Exercise directions — What you write must be the listing below in full, word for word, minus its pictures.
--- Available data Enclosed Below ---
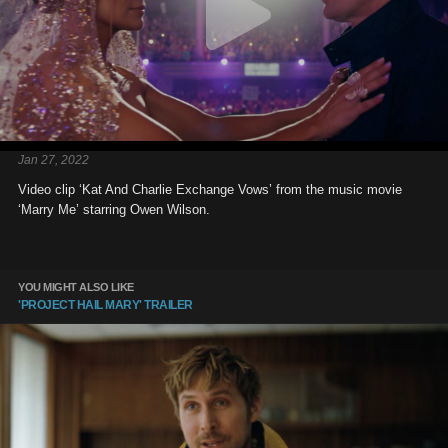
Jan 27, 2022
Video clip ‘Kat And Charlie Exchange Vows’ from the music movie
‘Marry Me’ starring Owen Wilson.
YOU MIGHT ALSO LIKE
'PROJECT HAIL MARY' TRAILER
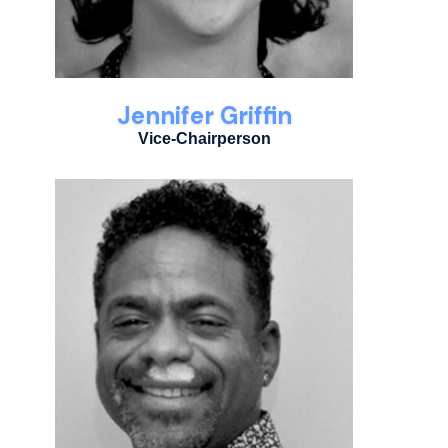
Jennifer Griffin
Vice-Chairperson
--- End of Enclosed Available data ---
Completed exercise —
Jan 27, 2022
Video clip ‘Kat And Charlie Exchange Vows’ from the music movie
‘Marry Me’ starring Owen Wilson.
YOU MIGHT ALSO LIKE
'PROJECT HAIL MARY' TRAILER
Jennifer Griffin
Vice-Chairperson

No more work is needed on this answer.